Ahora bien, el establecimiento de topes legales no agota el control jurídico del crédito al consumo. Incluso dentro de los márgenes permitidos, seguirá siendo esencial verificar que el consumidor ha recibido información clara, comprensible y suficiente, y que se ha evaluado correctamente su solvencia. La transparencia material, tal y como ha sido desarrollada por el Tribunal Supremo y el Tribunal de Justicia de la Unión Europea, continúa siendo un pilar fundamental. No puede olvidarse que muchos consumidores aceptaron condiciones gravosas sin comprender realmente el coste total del crédito ni las consecuencias de una amortización prolongada mediante cuotas reducidas, como ocurre habitualmente en las tarjetas revolving.

Asimismo, será esencial que el desarrollo reglamentario precise con claridad las consecuencias jurídicas del incumplimiento de los límites de interés, evitando soluciones ambiguas que generen inseguridad jurídica y obliguen nuevamente a trasladar al consumidor el coste del litigio para obtener la nulidad o restitución de lo indebidamente pagado.

La reforma plantea, además, interrogantes relevantes sobre la articulación de los distintos mecanismos de control del crédito al consumo.
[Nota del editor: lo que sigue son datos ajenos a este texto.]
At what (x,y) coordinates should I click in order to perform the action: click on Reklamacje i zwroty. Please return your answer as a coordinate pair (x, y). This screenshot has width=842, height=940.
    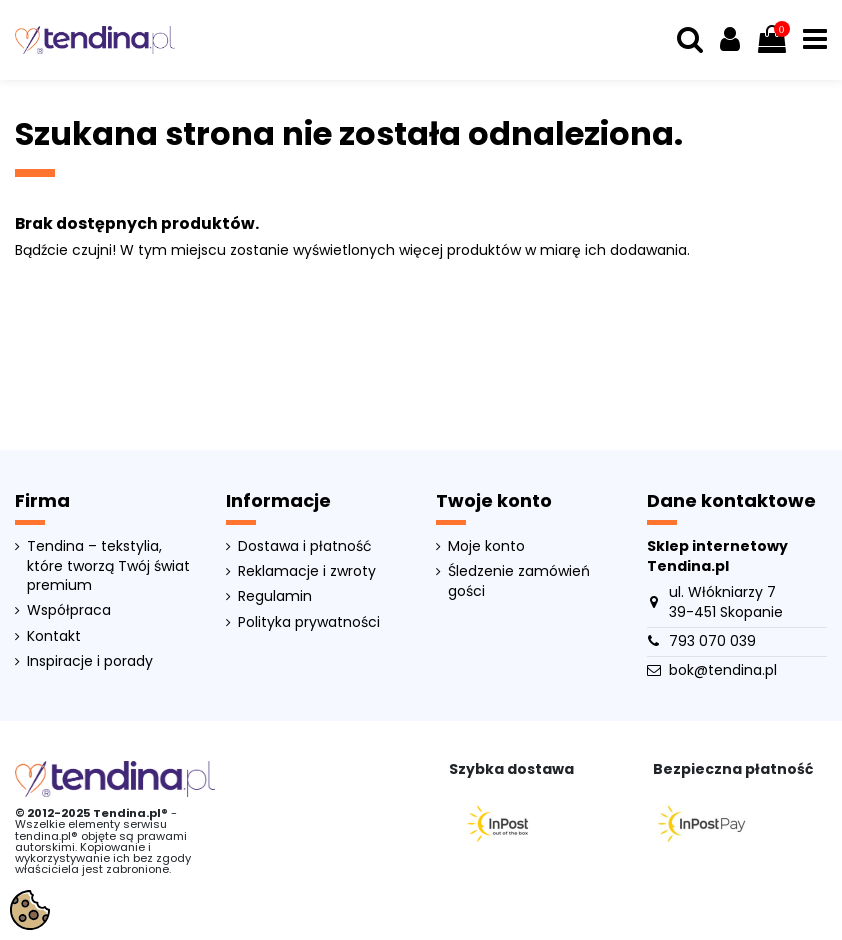
    Looking at the image, I should click on (307, 571).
La fijación de límites legales a los intereses no puede convertirse en un criterio excluyente que desplace la aplicación de la Ley de Represión de la Usura ni el control de abusividad y transparencia material.

Ambos regímenes responden a lógicas distintas y cumplen funciones complementarias: mientras los topes legales actúan como barrera objetiva, el control judicial debe seguir evaluando la proporcionalidad del contrato en su conjunto, las circunstancias concretas del prestatario y la comprensión real de las condiciones financieras asumidas. De lo contrario, existe el riesgo de que el cumplimiento formal de un límite normativo se utilice como argumento defensivo para legitimar prácticas contractuales que, en la realidad, siguen siendo desequilibradas.

Al final, el éxito de la norma dependerá de su desarrollo reglamentario, de la actuación efectiva de los supervisores y de que no se reproduzcan, bajo nuevas formas, prácticas que trasladen el coste al consumidor por vías indirectas. La protección del consumidor financiero no puede descansar únicamente en la reacción judicial, sino en un marco preventivo sólido que evite que los abusos se produzcan.

La regulación que ahora se inicia va en la buena dirección, pero el verdadero éxito no se medirá por el número de artículos aprobados, sino por su capacidad real para poner fin a décadas de abusos normalizados. El consumidor no necesita más crédito fácil, necesita crédito justo. Y esa diferencia es la que esta ley debe ser capaz de marcar.